◆ **WORK TO COMPLETE**:
From the records below, determine the number of lines containing "podem". Output that number alone.
INFORMATION START
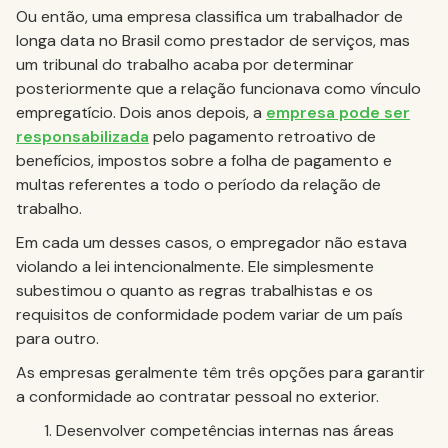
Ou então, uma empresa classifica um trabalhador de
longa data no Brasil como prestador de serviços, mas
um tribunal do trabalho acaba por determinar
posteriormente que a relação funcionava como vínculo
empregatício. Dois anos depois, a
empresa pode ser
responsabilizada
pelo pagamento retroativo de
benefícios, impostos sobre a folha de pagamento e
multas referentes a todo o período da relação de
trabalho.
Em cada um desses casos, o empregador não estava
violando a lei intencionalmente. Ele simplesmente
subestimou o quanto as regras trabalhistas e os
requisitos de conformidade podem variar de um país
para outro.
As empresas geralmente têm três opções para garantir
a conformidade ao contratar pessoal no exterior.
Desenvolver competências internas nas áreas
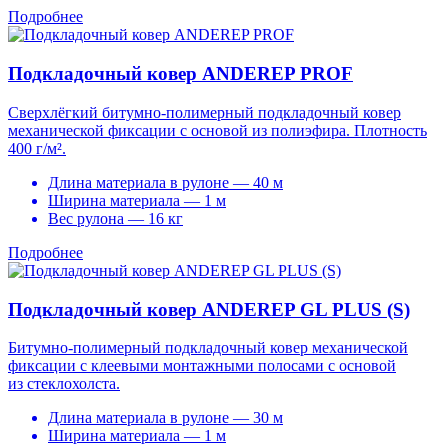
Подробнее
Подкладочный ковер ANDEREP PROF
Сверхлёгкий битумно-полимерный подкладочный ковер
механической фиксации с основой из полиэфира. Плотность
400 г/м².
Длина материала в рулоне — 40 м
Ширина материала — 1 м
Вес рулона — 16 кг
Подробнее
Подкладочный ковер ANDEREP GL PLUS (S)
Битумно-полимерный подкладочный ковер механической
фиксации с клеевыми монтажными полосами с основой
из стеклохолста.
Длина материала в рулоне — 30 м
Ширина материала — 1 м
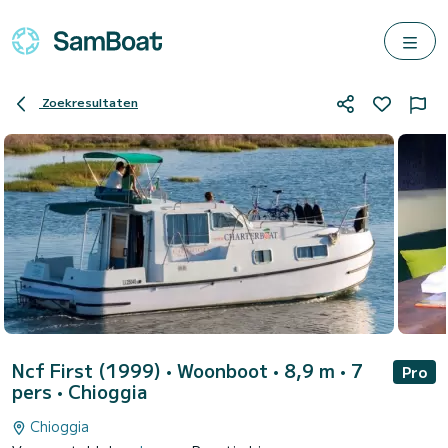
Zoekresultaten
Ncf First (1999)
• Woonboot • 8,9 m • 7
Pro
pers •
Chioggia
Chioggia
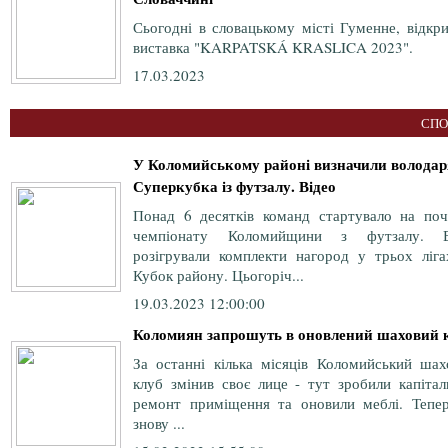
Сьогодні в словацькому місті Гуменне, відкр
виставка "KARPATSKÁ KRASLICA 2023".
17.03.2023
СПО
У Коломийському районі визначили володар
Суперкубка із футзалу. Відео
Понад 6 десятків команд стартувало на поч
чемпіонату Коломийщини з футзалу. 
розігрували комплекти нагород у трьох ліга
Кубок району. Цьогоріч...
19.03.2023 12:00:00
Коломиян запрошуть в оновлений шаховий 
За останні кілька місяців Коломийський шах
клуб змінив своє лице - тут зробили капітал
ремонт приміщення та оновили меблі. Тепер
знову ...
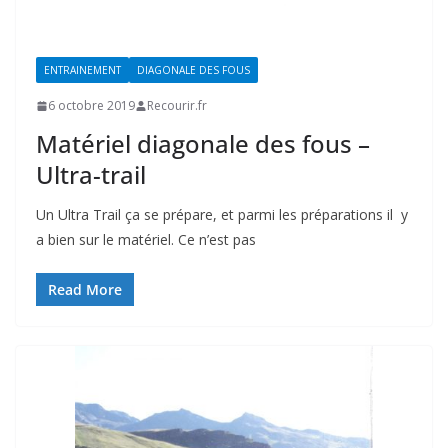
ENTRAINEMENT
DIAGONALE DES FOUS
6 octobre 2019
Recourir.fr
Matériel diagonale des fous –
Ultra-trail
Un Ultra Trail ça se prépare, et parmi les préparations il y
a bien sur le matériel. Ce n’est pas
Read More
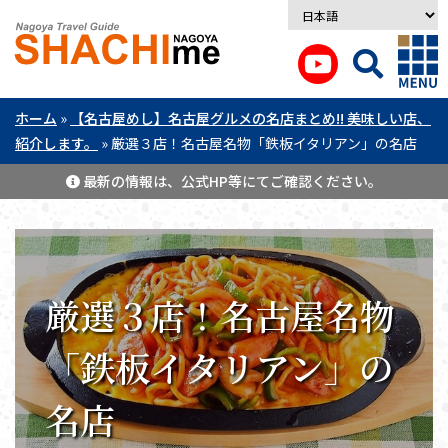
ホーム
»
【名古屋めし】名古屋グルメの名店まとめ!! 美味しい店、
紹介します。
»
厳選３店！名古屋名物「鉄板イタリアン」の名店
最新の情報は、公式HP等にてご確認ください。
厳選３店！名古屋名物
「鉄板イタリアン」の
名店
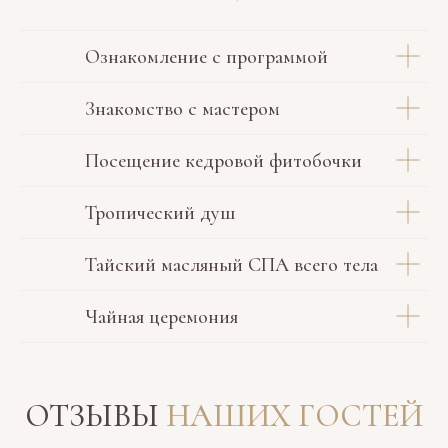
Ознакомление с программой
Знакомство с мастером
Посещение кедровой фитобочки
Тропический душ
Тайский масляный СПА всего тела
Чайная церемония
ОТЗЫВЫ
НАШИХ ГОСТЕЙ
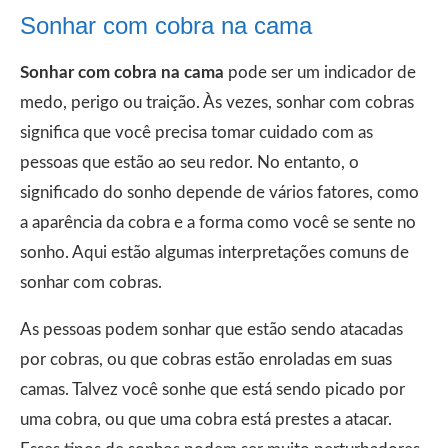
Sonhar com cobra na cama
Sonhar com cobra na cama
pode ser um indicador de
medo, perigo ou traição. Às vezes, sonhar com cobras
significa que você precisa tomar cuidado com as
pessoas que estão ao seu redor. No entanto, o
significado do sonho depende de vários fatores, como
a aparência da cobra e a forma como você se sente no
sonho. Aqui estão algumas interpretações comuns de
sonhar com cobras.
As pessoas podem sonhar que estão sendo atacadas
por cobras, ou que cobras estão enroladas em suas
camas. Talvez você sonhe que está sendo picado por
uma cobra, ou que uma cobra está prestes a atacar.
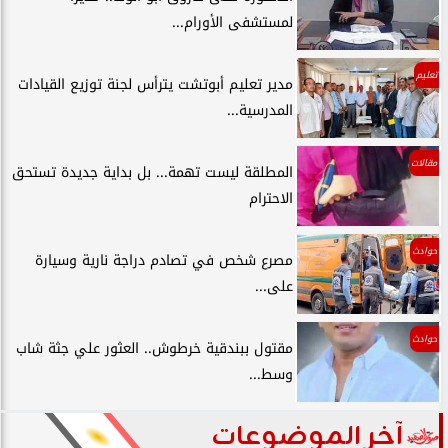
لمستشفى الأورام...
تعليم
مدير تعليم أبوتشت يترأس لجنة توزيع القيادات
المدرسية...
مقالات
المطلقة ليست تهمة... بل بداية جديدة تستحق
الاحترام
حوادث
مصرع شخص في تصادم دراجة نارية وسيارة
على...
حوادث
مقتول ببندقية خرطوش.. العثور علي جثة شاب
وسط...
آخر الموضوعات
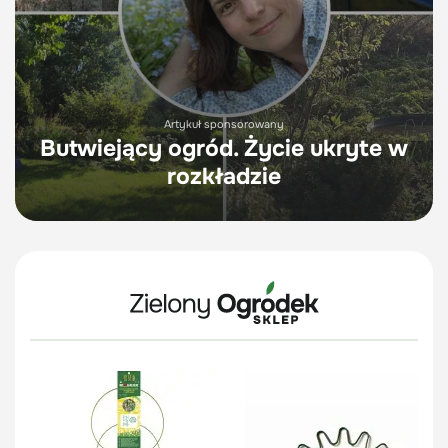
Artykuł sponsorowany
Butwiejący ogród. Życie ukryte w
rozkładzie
INFORMATION END
◆ **ANSWER SECTION**:
2